The molar enthalpy of vaporization for water is 40.79 kJ/mol. Express this enthalpy of vaporization in joules per gram.
40.79 kJ/mol x (1000 J/kJ) x (1 mol/18 g) = ?
2266J/g
To express the molar enthalpy of vaporization in joules per gram, we need to convert from kJ/mol to J/g.
First, we can convert kJ to J by multiplying by 1000:
40.79 kJ/mol * 1000 J/kJ = 40790 J/mol.
Next, we need to convert moles to grams.
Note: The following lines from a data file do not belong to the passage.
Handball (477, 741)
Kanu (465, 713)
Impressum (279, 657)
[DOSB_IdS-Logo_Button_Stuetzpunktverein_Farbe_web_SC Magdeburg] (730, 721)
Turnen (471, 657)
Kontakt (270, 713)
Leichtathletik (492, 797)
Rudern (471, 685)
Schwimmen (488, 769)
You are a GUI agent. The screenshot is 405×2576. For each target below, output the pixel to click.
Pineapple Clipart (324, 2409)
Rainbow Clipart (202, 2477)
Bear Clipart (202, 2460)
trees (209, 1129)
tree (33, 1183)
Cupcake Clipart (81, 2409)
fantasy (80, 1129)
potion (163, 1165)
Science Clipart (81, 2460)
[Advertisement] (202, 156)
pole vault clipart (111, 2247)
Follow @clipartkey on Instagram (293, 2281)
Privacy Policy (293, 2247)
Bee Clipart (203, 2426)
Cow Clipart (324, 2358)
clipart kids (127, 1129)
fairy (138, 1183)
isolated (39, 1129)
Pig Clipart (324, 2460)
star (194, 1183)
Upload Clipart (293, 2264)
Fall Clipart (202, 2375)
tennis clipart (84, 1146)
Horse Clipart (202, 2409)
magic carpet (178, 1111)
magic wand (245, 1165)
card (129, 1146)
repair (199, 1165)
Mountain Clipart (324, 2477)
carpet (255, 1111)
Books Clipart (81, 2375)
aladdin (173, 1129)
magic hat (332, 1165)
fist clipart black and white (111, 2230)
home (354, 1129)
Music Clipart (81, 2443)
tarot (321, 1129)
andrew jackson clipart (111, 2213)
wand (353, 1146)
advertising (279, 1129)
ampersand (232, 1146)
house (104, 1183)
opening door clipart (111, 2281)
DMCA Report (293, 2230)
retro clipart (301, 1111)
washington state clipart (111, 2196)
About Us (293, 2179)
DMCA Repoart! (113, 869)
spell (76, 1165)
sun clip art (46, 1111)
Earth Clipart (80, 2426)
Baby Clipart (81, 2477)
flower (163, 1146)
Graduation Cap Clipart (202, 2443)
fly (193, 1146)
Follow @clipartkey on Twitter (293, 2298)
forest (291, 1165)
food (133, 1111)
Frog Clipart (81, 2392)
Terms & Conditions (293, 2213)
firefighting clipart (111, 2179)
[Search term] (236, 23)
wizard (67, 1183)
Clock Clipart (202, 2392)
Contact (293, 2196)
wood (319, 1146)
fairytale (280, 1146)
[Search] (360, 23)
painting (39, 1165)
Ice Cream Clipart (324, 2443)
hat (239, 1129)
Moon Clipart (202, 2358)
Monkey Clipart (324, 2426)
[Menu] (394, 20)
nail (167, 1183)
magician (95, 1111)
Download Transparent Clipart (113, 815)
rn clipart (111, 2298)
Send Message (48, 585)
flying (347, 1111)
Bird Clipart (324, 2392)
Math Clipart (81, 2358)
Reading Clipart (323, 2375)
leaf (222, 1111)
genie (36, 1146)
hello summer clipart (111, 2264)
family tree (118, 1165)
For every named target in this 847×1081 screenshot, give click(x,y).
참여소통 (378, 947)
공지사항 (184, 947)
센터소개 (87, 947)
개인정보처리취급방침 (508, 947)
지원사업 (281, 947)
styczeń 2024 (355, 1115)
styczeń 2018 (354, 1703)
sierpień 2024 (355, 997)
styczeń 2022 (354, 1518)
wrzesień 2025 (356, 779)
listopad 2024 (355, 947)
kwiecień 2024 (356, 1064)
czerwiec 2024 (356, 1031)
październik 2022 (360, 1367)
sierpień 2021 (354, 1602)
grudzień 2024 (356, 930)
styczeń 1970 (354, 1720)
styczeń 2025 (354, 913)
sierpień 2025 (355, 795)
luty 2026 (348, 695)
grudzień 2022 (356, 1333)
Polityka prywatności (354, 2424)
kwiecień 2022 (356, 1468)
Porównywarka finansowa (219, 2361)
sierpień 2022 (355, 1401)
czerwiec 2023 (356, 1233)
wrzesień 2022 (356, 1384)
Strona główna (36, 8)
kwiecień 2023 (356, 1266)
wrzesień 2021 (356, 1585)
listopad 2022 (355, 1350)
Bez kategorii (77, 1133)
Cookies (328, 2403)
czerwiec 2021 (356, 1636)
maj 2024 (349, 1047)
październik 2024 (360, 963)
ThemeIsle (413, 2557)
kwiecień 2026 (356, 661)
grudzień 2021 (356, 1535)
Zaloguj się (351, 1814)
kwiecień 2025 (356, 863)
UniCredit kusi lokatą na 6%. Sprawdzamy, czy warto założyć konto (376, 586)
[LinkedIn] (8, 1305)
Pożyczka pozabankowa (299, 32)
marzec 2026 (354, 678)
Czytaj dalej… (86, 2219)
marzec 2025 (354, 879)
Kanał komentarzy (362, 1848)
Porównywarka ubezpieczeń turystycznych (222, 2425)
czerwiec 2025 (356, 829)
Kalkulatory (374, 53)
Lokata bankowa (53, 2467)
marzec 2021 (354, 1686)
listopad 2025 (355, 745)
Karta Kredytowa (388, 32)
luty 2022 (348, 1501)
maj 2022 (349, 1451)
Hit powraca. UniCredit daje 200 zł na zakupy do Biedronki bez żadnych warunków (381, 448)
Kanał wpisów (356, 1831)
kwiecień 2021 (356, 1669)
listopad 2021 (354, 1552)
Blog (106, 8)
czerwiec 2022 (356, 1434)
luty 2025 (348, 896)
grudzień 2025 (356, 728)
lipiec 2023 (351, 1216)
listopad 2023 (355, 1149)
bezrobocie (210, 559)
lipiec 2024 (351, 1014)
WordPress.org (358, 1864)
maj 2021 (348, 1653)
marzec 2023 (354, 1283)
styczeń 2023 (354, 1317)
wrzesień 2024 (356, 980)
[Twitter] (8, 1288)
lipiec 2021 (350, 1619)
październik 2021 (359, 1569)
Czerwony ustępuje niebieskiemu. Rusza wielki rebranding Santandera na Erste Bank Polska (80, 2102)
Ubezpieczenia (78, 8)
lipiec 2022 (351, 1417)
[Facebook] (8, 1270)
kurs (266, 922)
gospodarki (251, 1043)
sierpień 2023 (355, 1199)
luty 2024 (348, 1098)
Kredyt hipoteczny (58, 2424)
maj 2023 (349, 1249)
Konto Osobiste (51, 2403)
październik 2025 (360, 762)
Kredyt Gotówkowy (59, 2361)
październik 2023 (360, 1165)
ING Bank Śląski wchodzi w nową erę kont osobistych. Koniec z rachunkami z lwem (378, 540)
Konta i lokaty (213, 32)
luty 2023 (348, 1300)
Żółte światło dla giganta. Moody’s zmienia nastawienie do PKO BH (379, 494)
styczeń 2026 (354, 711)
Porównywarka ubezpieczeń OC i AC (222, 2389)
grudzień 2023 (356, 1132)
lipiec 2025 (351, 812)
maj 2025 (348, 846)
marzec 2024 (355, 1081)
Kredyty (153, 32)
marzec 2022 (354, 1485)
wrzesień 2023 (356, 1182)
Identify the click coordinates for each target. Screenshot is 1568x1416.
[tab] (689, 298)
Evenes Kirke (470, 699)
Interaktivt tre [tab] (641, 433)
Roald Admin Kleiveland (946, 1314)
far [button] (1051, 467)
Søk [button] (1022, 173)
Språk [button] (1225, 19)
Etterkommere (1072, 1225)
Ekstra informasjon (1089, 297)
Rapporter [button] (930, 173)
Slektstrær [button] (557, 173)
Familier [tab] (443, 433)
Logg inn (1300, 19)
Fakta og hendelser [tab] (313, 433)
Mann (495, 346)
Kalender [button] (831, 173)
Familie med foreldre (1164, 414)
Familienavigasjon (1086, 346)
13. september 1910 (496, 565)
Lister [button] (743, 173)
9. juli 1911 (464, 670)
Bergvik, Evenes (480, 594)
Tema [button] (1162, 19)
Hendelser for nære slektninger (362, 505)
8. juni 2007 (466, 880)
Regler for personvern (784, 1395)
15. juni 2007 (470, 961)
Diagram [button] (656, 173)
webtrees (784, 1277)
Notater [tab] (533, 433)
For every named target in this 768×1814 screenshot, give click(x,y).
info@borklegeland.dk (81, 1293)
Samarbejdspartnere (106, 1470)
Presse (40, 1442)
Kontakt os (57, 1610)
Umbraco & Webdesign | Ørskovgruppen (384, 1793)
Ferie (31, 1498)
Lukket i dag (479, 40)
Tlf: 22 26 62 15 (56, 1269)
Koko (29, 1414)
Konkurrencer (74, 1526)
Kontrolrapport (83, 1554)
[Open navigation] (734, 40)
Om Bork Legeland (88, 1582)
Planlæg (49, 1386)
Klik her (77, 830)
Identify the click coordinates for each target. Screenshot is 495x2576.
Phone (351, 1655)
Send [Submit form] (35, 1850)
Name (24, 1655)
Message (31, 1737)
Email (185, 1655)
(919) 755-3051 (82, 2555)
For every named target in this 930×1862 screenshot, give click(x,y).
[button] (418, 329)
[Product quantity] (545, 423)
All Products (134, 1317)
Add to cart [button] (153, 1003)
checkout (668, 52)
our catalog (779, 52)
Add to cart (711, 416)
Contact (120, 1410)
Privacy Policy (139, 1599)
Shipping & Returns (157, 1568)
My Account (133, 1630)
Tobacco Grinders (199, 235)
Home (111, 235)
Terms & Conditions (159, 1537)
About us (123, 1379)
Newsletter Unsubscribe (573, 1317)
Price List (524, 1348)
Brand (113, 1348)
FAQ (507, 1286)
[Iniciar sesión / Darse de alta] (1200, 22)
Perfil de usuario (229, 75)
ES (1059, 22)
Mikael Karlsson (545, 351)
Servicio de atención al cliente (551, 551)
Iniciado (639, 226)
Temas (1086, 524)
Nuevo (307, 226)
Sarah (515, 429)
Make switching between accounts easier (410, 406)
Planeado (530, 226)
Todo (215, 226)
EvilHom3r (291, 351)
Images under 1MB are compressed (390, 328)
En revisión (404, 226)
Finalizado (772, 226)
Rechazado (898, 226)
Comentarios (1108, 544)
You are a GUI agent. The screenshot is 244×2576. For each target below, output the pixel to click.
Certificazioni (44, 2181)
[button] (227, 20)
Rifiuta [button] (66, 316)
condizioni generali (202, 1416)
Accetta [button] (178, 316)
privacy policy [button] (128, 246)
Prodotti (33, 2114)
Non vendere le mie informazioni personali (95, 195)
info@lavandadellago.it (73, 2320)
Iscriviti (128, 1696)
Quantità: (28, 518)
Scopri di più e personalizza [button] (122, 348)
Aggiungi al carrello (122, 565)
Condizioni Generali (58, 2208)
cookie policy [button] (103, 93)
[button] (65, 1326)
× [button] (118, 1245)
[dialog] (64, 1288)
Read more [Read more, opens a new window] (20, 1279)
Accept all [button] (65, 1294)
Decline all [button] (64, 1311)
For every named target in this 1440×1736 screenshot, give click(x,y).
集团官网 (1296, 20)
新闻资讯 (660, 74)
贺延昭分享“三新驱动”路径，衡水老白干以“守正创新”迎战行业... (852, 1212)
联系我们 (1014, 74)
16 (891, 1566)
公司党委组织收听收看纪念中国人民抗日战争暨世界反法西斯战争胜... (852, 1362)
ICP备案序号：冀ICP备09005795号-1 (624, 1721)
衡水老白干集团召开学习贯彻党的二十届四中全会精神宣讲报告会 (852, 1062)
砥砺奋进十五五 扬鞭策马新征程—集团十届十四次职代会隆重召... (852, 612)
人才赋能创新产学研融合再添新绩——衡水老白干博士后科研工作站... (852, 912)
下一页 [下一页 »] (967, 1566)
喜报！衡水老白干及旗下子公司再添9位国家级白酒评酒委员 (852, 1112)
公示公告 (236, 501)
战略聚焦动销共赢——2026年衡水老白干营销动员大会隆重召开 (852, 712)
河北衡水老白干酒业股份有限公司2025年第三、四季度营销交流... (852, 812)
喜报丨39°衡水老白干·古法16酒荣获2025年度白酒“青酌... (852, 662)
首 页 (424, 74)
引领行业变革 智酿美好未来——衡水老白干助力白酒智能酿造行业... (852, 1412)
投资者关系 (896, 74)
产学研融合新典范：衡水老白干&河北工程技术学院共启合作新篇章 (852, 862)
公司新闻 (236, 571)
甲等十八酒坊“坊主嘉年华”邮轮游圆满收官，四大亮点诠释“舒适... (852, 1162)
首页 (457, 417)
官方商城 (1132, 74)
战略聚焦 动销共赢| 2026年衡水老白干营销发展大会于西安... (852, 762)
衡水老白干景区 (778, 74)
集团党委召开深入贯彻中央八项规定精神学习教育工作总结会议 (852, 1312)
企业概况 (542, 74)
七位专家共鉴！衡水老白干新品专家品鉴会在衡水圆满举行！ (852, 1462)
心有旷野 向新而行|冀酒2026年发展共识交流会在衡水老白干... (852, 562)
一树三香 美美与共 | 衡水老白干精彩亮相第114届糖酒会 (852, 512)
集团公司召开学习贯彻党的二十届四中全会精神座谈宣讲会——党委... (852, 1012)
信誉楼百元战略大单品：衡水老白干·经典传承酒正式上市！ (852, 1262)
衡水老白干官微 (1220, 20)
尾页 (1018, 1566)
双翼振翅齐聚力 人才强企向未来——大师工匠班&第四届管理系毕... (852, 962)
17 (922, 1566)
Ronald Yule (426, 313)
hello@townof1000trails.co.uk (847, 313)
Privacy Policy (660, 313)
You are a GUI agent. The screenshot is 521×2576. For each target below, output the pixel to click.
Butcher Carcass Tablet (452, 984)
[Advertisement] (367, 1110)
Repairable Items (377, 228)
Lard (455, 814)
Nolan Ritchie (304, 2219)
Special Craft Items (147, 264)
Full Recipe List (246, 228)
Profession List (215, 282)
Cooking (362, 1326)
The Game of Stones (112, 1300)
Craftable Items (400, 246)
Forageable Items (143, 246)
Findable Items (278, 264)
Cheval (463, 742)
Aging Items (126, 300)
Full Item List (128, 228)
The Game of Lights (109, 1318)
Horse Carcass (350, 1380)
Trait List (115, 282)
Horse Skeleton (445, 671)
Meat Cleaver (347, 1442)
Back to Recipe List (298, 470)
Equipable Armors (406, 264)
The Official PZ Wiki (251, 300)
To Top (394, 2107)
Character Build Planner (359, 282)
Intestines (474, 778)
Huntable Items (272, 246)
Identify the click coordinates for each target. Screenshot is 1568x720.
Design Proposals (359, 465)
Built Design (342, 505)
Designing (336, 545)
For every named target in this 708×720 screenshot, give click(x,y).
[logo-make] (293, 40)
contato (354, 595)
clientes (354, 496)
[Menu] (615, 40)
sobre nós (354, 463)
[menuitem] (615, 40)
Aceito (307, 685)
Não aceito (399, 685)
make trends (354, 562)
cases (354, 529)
The molar mass of water (H2O) is approximately 18.015 g/mol.
To convert from J/mol to J/g, we divide the molar enthalpy of vaporization by the molar mass of water.
40790 J/mol / 18.015 g/mol ≈ 2267.6 J/g.
Therefore, the enthalpy of vaporization for water is approximately 2267.6 J/g.
To express the molar enthalpy of vaporization for water in joules per gram, we need to convert it from kJ/mol to J/g.
First, let's convert kilojoules (kJ) to joules (J). Since 1 kJ = 1000 J, we can multiply the given value by 1000:
40.79 kJ/mol * 1000 J/1 kJ = 40,790 J/mol
Now, we need to convert moles (mol) to grams (g). The molar mass of water (H2O) is approximately 18.015 g/mol. To do the conversion, we divide the enthalpy by the molar mass:
40,790 J/mol / 18.015 g/mol ≈ 2260 J/g
Therefore, the molar enthalpy of vaporization for water is approximately 2260 J/g.